● **How to complete this task**
Within the material below, how many lines contain the word "گرافیک"? Give that number only.
*** Records provided ***
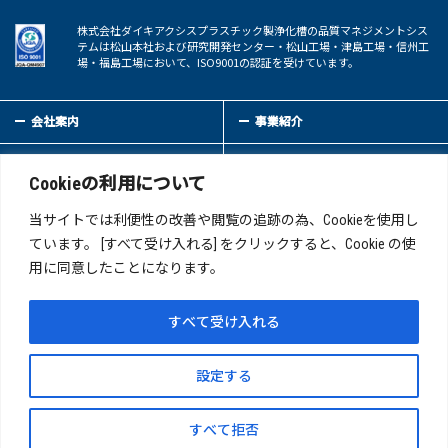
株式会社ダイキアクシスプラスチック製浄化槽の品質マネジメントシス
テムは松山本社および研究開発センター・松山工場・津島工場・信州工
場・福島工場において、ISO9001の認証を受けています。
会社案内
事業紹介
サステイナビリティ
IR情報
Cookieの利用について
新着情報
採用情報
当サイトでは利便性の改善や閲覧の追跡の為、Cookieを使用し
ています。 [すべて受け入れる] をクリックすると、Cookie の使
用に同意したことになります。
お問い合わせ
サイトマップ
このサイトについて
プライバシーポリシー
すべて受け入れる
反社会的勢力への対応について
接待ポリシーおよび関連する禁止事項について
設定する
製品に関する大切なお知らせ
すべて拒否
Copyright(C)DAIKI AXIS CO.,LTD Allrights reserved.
***
*** Records provided ***
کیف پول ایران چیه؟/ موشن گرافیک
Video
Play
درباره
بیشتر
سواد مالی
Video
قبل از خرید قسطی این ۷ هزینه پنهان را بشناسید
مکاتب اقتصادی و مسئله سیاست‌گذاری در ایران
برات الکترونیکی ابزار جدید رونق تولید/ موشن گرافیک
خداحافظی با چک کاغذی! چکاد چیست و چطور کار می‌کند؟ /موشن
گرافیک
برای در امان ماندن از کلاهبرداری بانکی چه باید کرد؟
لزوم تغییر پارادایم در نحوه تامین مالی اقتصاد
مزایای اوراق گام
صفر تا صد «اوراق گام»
***
*** Records provided ***
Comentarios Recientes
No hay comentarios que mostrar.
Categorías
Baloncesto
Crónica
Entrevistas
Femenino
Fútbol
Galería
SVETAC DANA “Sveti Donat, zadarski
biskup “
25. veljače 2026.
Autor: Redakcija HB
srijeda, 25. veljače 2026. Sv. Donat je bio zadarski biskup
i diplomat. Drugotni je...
***
● **Answer area**
3